━━━ Record excerpts ━━━

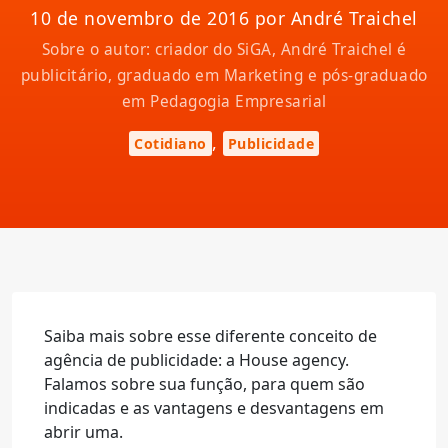
10 de novembro de 2016 por André Traichel
Sobre o autor: criador do SiGA, André Traichel é
publicitário, graduado em Marketing e pós-graduado
em Pedagogia Empresarial
,
Cotidiano
Publicidade
Saiba mais sobre esse diferente conceito de
agência de publicidade: a House agency.
Falamos sobre sua função, para quem são
indicadas e as vantagens e desvantagens em
abrir uma.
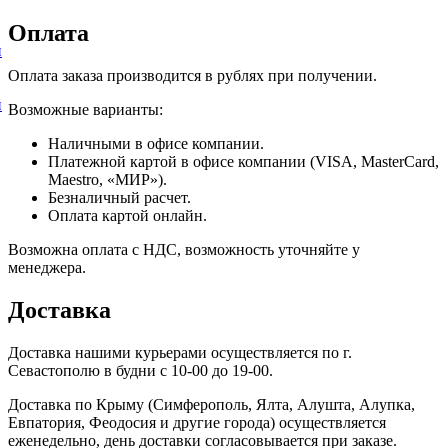
Оплата
и
Оплата заказа производится в рублях при получении.
и
Возможные варианты:
Наличными в офисе компании.
Платежной картой в офисе компании (VISA, MasterCard,
Maestro, «МИР»).
Безналичный расчет.
Оплата картой онлайн.
Возможна оплата с НДС, возможность уточняйте у
менеджера.
Доставка
Доставка нашими курьерами осуществляется по г.
Севастополю в будни с 10-00 до 19-00.
Доставка по Крыму (Симферополь, Ялта, Алушта, Алупка,
Евпатория, Феодосия и другие города) осуществляется
еженедельно, день доставки согласовывается при заказе.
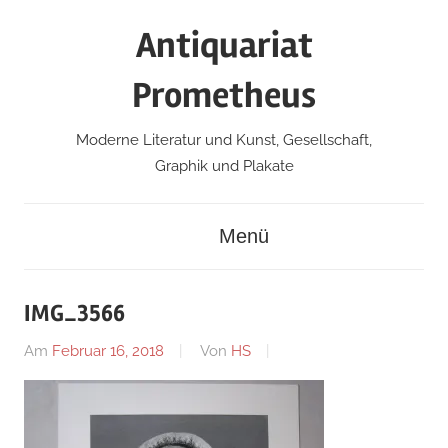
Zum
Antiquariat
Inhalt
springen
Prometheus
Moderne Literatur und Kunst, Gesellschaft,
Graphik und Plakate
Menü
IMG_3566
Am
Februar 16, 2018
Von
HS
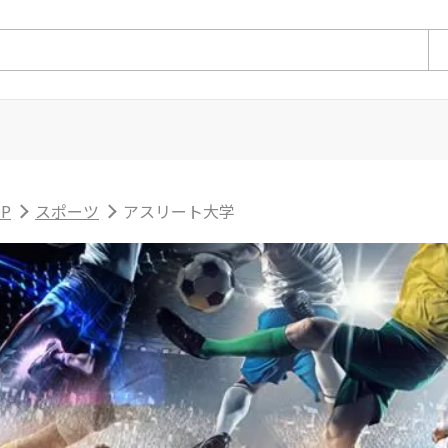
P
スポーツ
アスリート大学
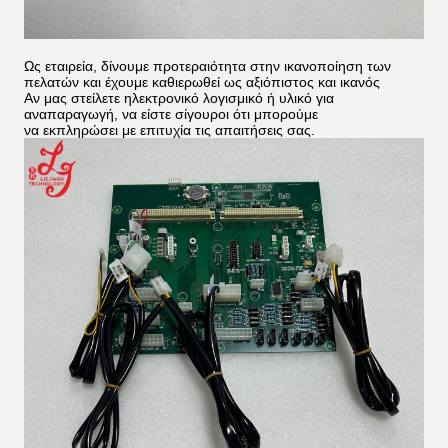
Ως εταιρεία, δίνουμε προτεραιότητα στην ικανοποίηση των
πελατών και έχουμε καθιερωθεί ως αξιόπιστος και ικανός
Αν μας στείλετε ηλεκτρονικό λογισμικό ή υλικό για
αναπαραγωγή, να είστε σίγουροι ότι μπορούμε
να εκπληρώσει με επιτυχία τις απαιτήσεις σας.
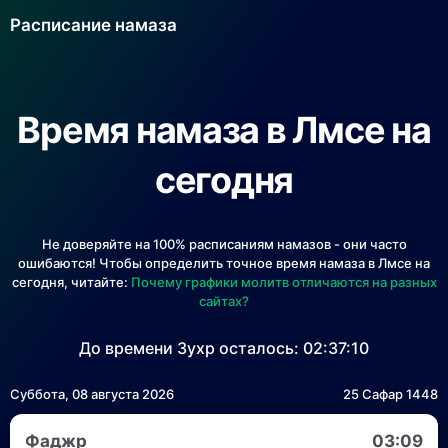
Расписание намаза
Время намаза в Лмсе на
сегодня
Не доверяйте на 100% расписаниям намазов - они часто
ошибаются! Чтобы определить точное время намаза в Лмсе на
сегодня, читайте:
Почему графики молитв отличаются на разных
сайтах?
До времени Зухр осталось:
02:37:09
Суббота, 08 августа 2026
25 Сафар 1448
Фаджр
03:09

━━━

:: What is being asked ::
If a line in the entries contains the word "картой", copy that line out.

:: Exercise solution ::
Платежной картой в офисе компании (VISA, MasterCard,
Оплата картой онлайн.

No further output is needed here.